The Massachusetts Appeals Court today affirmed a second-degree murder conviction against a defendant who participated in the fatal shooting of a man who was boarding a bus in Roxbury in 2013. The name of the case is Commonwealth v. Bannister.
The defendant and the victim were members of rival gangs who had a long-term acrimonious relationship. They fought on multiple occasions when they were incarcerated together a few years prior to the victim’s murder. At just before 10 p.m. on February 28, 2013, the defendant and his co-conspirator, Brian Cooper, approached the victim on the bus platform at the Dudley Street Station. After a brief conversation, the victim walked toward a bus and Cooper shot him twice in the back. Video surveillance captured the defendant standing behind Cooper while raising and lowering his arm. The victim collapsed and later died from his injuries. An eyewitness saw the defendant put a gun into his pocket and run away from the station with Cooper, toward Washington Street. When Cooper and the defendant turned onto Washington Street, they were confronted by two Boston police officers who were responding to the area after hearing the gunshots. The cops ordered the men to the ground at gunpoint. Cooper complied, but the defendant fled. As one of the officers gave chase, the defendant began running faster while he passed through a bank parking lot. In short order, the defendant was taken into custody by two other officers. After the defendant was secured, officers retraced his steps and found a loaded semiautomatic firearm on the ground inside the bank parking lot. At the police station, the defendant denied knowing the victim and said he was running from the murder scene because he heard the gunshots and was worried about being shot. A Suffolk Superior Court jury didn’t buy his story and convicted him of second-degree murder on a joint venture theory. He appealed.
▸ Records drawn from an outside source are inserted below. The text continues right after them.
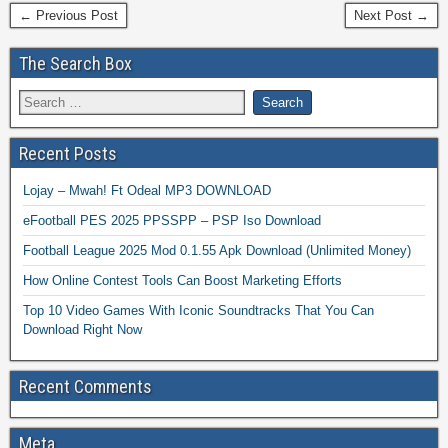
← Previous Post
Next Post →
The Search Box
Recent Posts
Lojay – Mwah! Ft Odeal MP3 DOWNLOAD
eFootball PES 2025 PPSSPP – PSP Iso Download
Football League 2025 Mod 0.1.55 Apk Download (Unlimited Money)
How Online Contest Tools Can Boost Marketing Efforts
Top 10 Video Games With Iconic Soundtracks That You Can
Download Right Now
Recent Comments
Meta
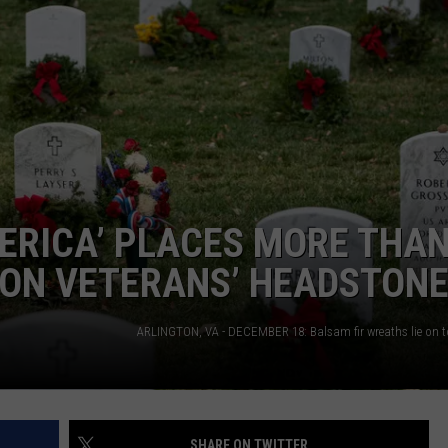
TS
ADVERTISE
TOWNSQUARE INTERACTIVE - TSI
ERICA’ PLACES MORE THA
 ON VETERANS’ HEADSTON
SHARE ON TWITTER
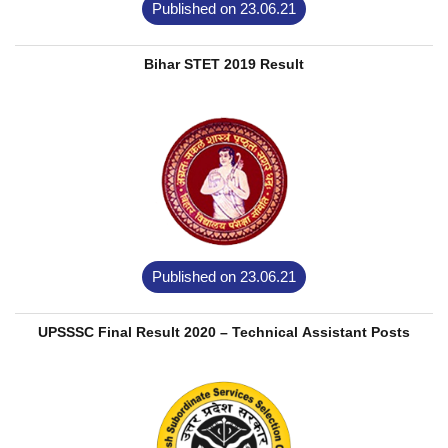
Published on 23.06.21
Bihar STET 2019 Result
Published on 23.06.21
UPSSSC Final Result 2020 – Technical Assistant Posts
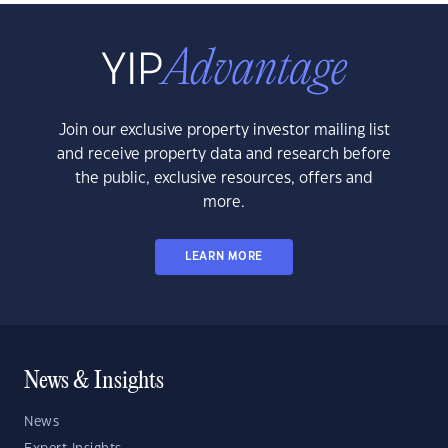
Join our exclusive property investor mailing list
and receive property data and research before
the public, exclusive resources, offers and
more.
LEARN MORE
News & Insights
News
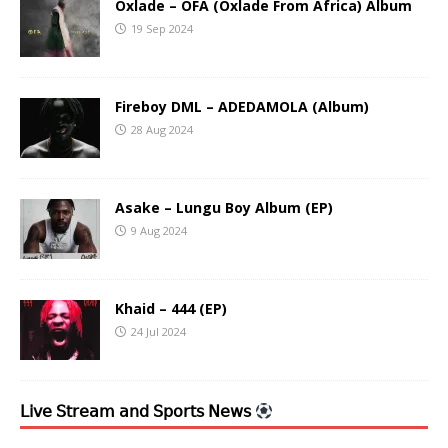
Oxlade – OFA (Oxlade From Africa) Album
19 Sep 2024
Fireboy DML – ADEDAMOLA (Album)
28 Aug 2024
Asake – Lungu Boy Album (EP)
9 Aug 2024
Khaid – 444 (EP)
24 Jul 2024
𝖫𝗂𝗏𝖾 𝖲𝗍𝗋𝖾𝖺𝗆 𝖺𝗇𝖽 𝖲𝗉𝗈𝗋𝗍𝗌 𝖭𝖾𝗐𝗌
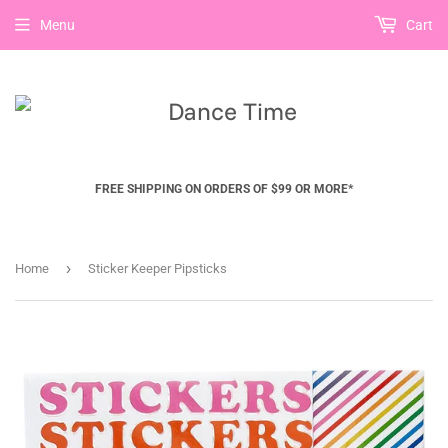
Menu
Cart
FREE SHIPPING ON ORDERS OF $99 OR MORE*
›
Home
Sticker Keeper Pipsticks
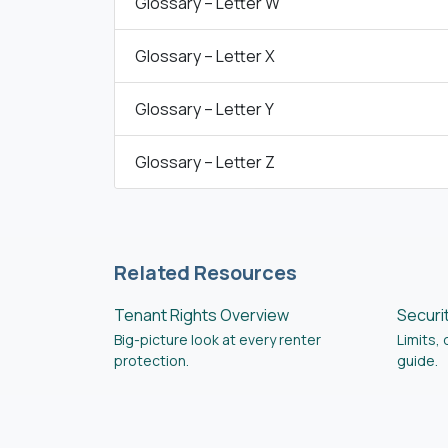
Glossary – Letter W
Glossary – Letter X
Glossary – Letter Y
Glossary – Letter Z
Related Resources
Tenant Rights Overview
Securi
Big-picture look at every renter
Limits,
protection.
guide.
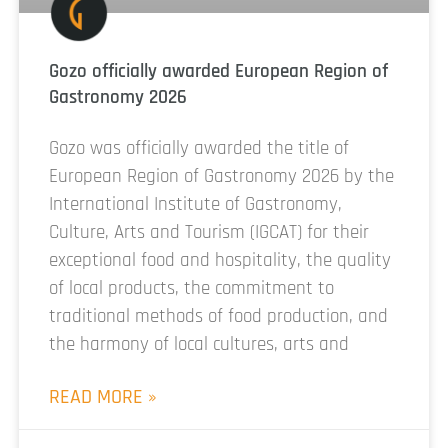
Gozo officially awarded European Region of
Gastronomy 2026
Gozo was officially awarded the title of
European Region of Gastronomy 2026 by the
International Institute of Gastronomy,
Culture, Arts and Tourism (IGCAT) for their
exceptional food and hospitality, the quality
of local products, the commitment to
traditional methods of food production, and
the harmony of local cultures, arts and
READ MORE »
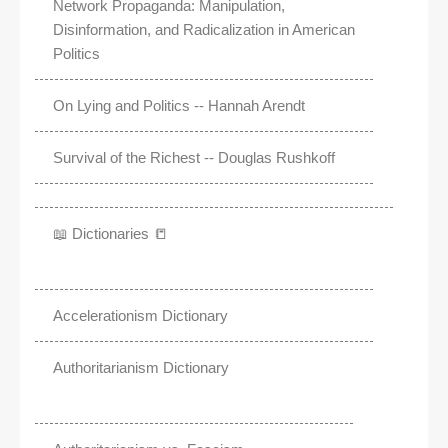
Network Propaganda: Manipulation,
Disinformation, and Radicalization in American
Politics
On Lying and Politics -- Hannah Arendt
Survival of the Richest -- Douglas Rushkoff
📖 Dictionaries 📒
Accelerationism Dictionary
Authoritarianism Dictionary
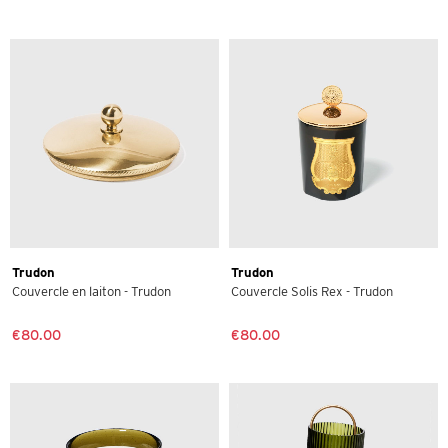
Trudon
Trudon
Couvercle en laiton - Trudon
Couvercle Solis Rex - Trudon
€80.00
€80.00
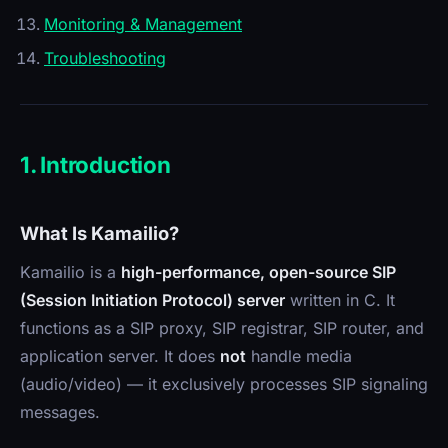
Monitoring & Management
Troubleshooting
1. Introduction
What Is Kamailio?
Kamailio is a
high-performance, open-source SIP
(Session Initiation Protocol) server
written in C. It
functions as a SIP proxy, SIP registrar, SIP router, and
application server. It does
not
handle media
(audio/video) — it exclusively processes SIP signaling
messages.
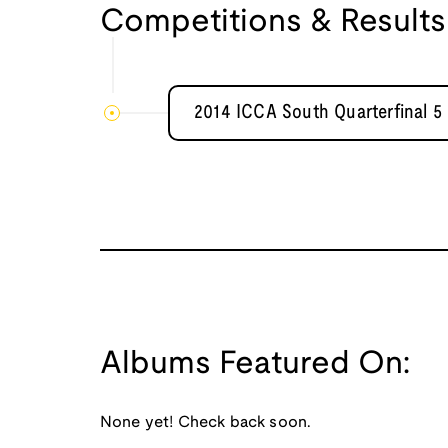
Competitions & Results
2014 ICCA South Quarterfinal 5
Albums Featured On:
None yet! Check back soon.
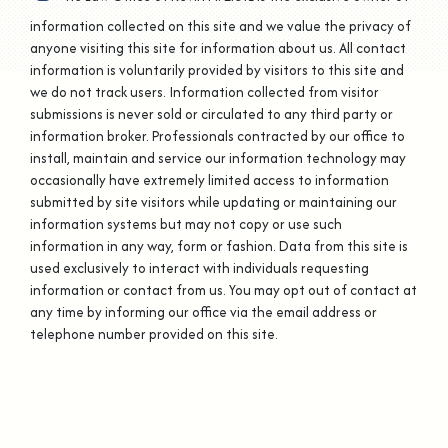
information collected on this site and we value the privacy of
anyone visiting this site for information about us. All contact
information is voluntarily provided by visitors to this site and
we do not track users. Information collected from visitor
submissions is never sold or circulated to any third party or
information broker. Professionals contracted by our office to
install, maintain and service our information technology may
occasionally have extremely limited access to information
submitted by site visitors while updating or maintaining our
information systems but may not copy or use such
information in any way, form or fashion. Data from this site is
used exclusively to interact with individuals requesting
information or contact from us. You may opt out of contact at
any time by informing our office via the email address or
telephone number provided on this site.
The defendant’s primary appellate argument was that the police officers lacked the constitutional authority to stop him, and therefore his pretrial motion to suppress his arrest and the discovery of the gun should have been allowed. The Commonwealth and the defendant agreed he was in custody when the officers ordered him to the ground as he fled the murder scene. To justify the stop, the cops needed reasonable suspicion, based on specific and articulable facts, that the defendant was involved in criminal activity. The Appeals Court concluded the Commonwealth had satisfied its burden and the defendant’s motion to suppress was properly denied. The Court pointed out that the officers responded to the scene within seconds of hearing the gunshots and immediately saw the defendant and Cooper. Nobody other than the defendant and Cooper were running from the scene, and Cooper was holding a gun. Because the cops heard the gunshots, an imminent threat was present and the police needed to promptly investigate the source of the gunshots. Considering the circumstances of the case, including the nature of the crime, the defendant’s close proximity to the shooting, and the fact that the man running next to him was holding a gun, it was constitutional for the police to stop the defendant.